== WORK REQUEST ==
Include the line containing "Vrouwen van Nu" and all lines before it, repeated exactly from the listing below, without pictures.

== RECORDED INFORMATION ==
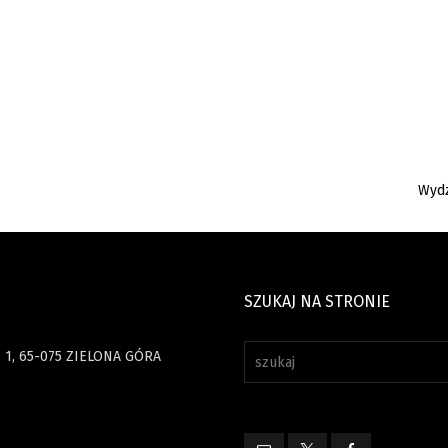
Wydz
SZUKAJ NA STRONIE
 1, 65-075 ZIELONA GÓRA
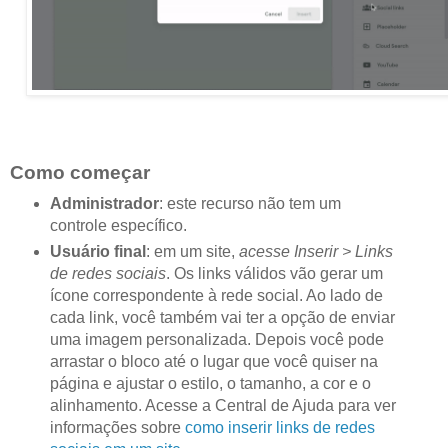
Como começar
Administrador
: este recurso não tem um
controle específico.
Usuário final
: em um site,
acesse Inserir > Links
de redes sociais
. Os links válidos vão gerar um
ícone correspondente à rede social. Ao lado de
cada link, você também vai ter a opção de enviar
uma imagem personalizada. Depois você pode
arrastar o bloco até o lugar que você quiser na
página e ajustar o estilo, o tamanho, a cor e o
alinhamento. Acesse a Central de Ajuda para ver
informações sobre
como inserir links de redes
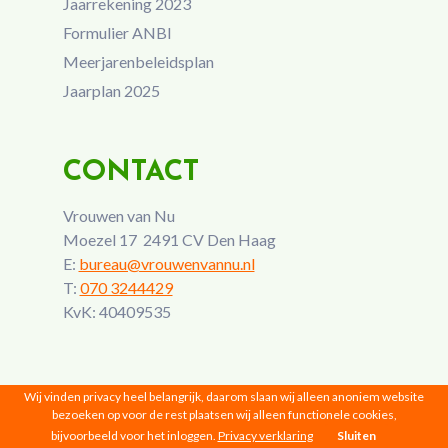
Jaarrekening 2023
Formulier ANBI
Meerjarenbeleidsplan
Jaarplan 2025
CONTACT
Vrouwen van Nu
Moezel 17 2491 CV Den Haag
E:
bureau@vrouwenvannu.nl
T:
070 3244429
KvK: 40409535
Wij vinden privacy heel belangrijk, daarom slaan wij alleen anoniem website
bezoeken op voor de rest plaatsen wij alleen functionele cookies,
bijvoorbeeld voor het inloggen.
Privacy verklaring
Sluiten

== RESPONSE ==
Wydz
SZUKAJ NA STRONIE
 1, 65-075 ZIELONA GÓRA
Como começar
Administrador
: este recurso não tem um
controle específico.
Usuário final
: em um site,
acesse Inserir > Links
de redes sociais
. Os links válidos vão gerar um
ícone correspondente à rede social. Ao lado de
cada link, você também vai ter a opção de enviar
uma imagem personalizada. Depois você pode
arrastar o bloco até o lugar que você quiser na
página e ajustar o estilo, o tamanho, a cor e o
alinhamento. Acesse a Central de Ajuda para ver
informações sobre
como inserir links de redes
Jaarrekening 2023
Formulier ANBI
Meerjarenbeleidsplan
Jaarplan 2025
CONTACT
Vrouwen van Nu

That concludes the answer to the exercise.